Searching a website using QuickSearch is different in relation to search engines like Google or Microsoft Bing. Those search platforms using complex algorithms to provide a simple interface to the public but using a lot of artificial intelligence (AI) methods to make sense of results out of a handful of words given for a search.
Nevertheless, QuickSearch, the J1
implementation of Lunr, is simple like searching at Google but offers additional features to do searches more specifically - if wanted. QuickSearch provides an easy-to-use query language for better results - anyway!
Core concepts¶ ↑
Understanding some of the concepts and terminology that QuickSearch (Lunr) uses will allow users to provide powerful search functionality - to get more relevant search results.
Indexing documents¶ ↑
QuickSearch offers searches on all documents of the website generated by J1
but only for this site. Advantage, no internet access is done for searches because it's not needed. Searches are based on a pre-build local site full-text index loaded by the browser on a page request. The index for a site is generated by the (Jekyll
) plugin `lunr_index.rb` located in the `_plugins` folder.

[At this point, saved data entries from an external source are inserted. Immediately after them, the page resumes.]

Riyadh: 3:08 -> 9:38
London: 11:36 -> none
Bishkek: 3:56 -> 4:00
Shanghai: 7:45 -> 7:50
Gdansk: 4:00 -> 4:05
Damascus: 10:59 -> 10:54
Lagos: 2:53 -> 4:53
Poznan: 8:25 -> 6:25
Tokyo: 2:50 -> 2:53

The full-text index is always generated by Jekyll
at build-time:
.Index creation at buildtime
Startup the site .. Configuration file: …

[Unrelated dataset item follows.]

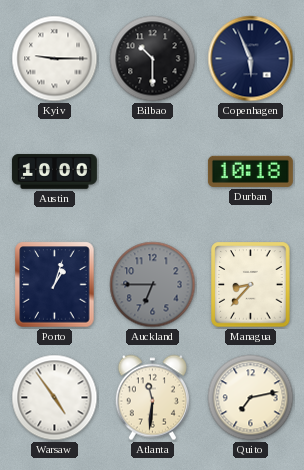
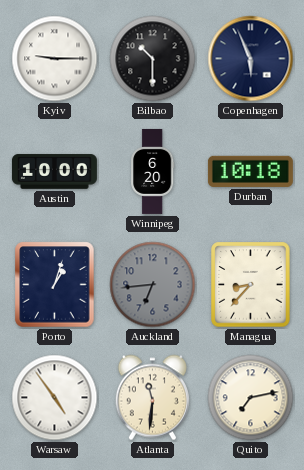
Winnipeg: none -> 6:20
Auckland: 6:45 -> 6:44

Incremental build: enabled Generating... J1 QuickSearch: creating search index ... J1 QuickSearch: finished, index ready. ....
Or, if you're running a website in development mode, the index gets refreshed for all files added or modified.

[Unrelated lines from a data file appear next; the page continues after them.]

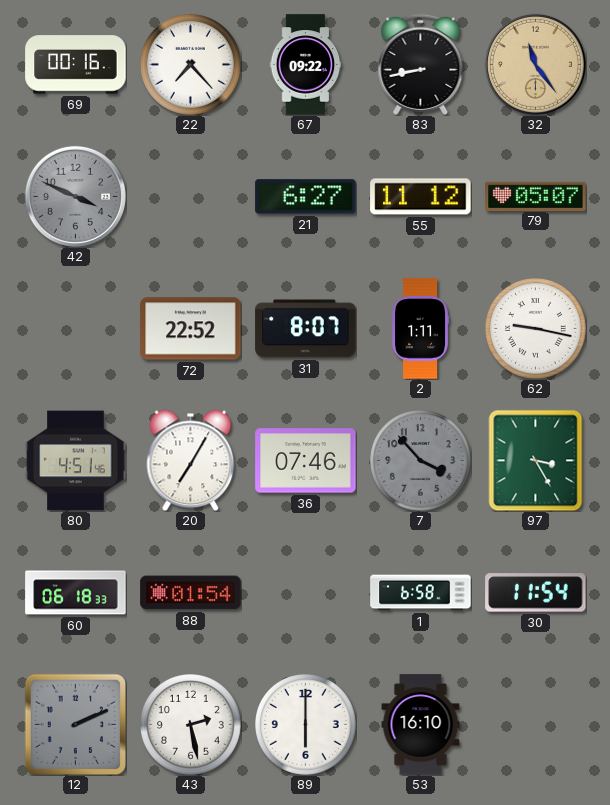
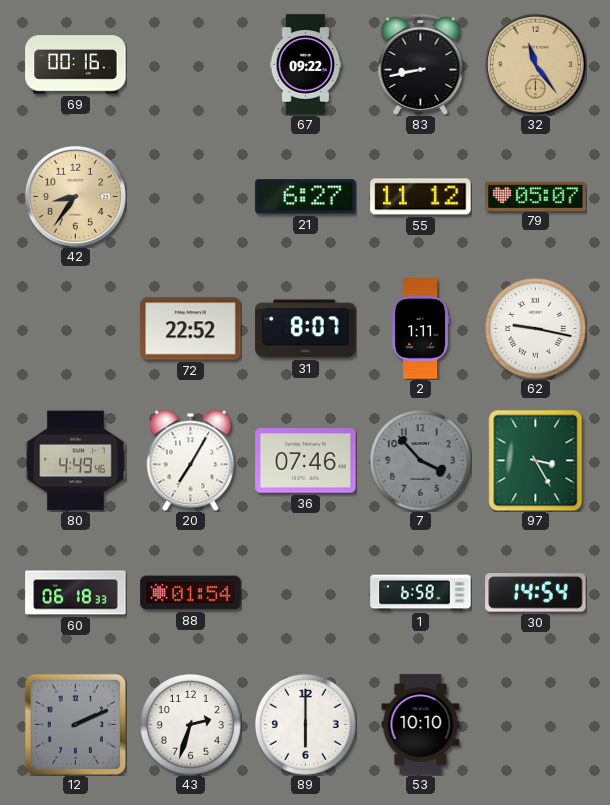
22: 7:23 -> none
42: 3:49 -> 8:36
42 dial: grey -> champagne
80: 4:51 -> 4:49
30: 11:54 -> 14:54
43: 2:28 -> 2:33
53: 16:10 -> 10:10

.Index creation if files added, or modified
site: Regenerating: n file(s) changed at … site: … site: J1
QuickSearch: creating search index … site: J1
QuickSearch: finished, index ready.
...
Documents¶ ↑
The searchable data in an index is organized as documents that contain the text, the words (terms), that you want to be able to search on. A document is a data set (JSON object) with a set of fields that are processed to create the result list for a search.
A document data set might look like this:
- source, json, role=“noclip”
{
"title": "Web in a Day", "tagline": "meet & greet jekyll", "url": "/pages/public/learn/kickstarter/web_in_a_day/meet_and_greet/", "date": "2018-05-01 00:00:00 +0000", "tags": [ "Introduction" ], "categories": [ "Jekyll", "Knowledge", "Tutorial" ], "description": "Web in a Day is the first in a series of tutorials ..."
}
In this document, there are several fields, like `title`, `tagline`, or `description`, that could be used for full-text searches. But additional fields are available, like `tags` or `categories` that can be used for more specific searches based on `identifiers`.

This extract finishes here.